• Task:
In the listing below, find the line holding "salida DVI 24+5" and the line holding "dual integrada (24+5)". Write out those two lines and all lines between, exactly, and nothing more.

• Material to process:
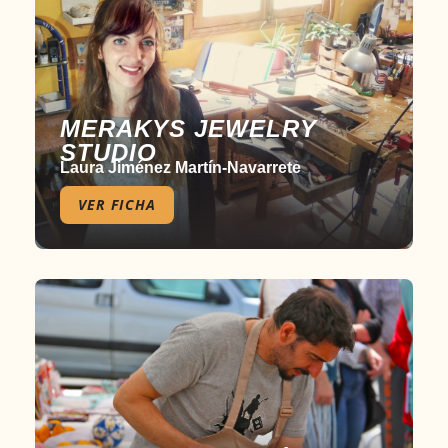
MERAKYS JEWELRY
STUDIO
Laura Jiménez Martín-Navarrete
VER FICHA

* * *

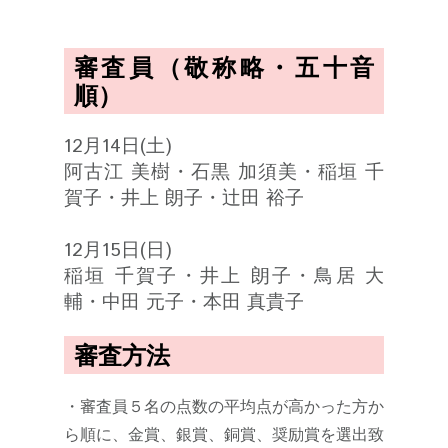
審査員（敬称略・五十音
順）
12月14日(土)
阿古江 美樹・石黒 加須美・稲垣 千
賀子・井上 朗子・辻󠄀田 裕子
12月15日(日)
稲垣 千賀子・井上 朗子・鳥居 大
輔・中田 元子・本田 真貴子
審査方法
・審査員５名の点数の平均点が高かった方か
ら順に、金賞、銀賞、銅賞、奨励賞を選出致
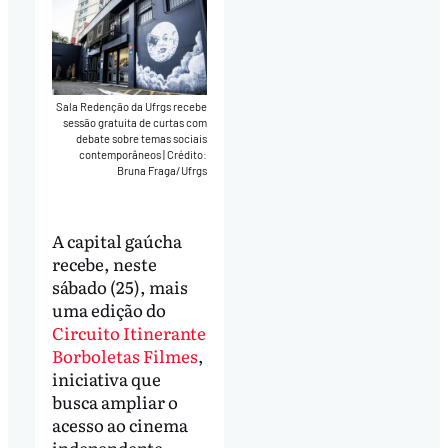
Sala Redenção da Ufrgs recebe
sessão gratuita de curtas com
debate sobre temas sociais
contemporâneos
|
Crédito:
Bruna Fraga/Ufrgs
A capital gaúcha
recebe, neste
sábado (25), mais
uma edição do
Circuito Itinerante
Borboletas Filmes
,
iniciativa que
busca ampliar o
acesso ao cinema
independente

--

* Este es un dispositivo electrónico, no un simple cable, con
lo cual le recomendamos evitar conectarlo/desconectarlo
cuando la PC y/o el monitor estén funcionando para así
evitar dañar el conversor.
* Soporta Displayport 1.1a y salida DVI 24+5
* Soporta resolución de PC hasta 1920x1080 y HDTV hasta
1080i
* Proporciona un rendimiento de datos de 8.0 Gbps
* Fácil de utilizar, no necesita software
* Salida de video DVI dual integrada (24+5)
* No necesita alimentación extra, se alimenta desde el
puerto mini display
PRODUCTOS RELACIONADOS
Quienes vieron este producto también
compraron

• Exercise result:
* Soporta Displayport 1.1a y salida DVI 24+5
* Soporta resolución de PC hasta 1920x1080 y HDTV hasta
1080i
* Proporciona un rendimiento de datos de 8.0 Gbps
* Fácil de utilizar, no necesita software
* Salida de video DVI dual integrada (24+5)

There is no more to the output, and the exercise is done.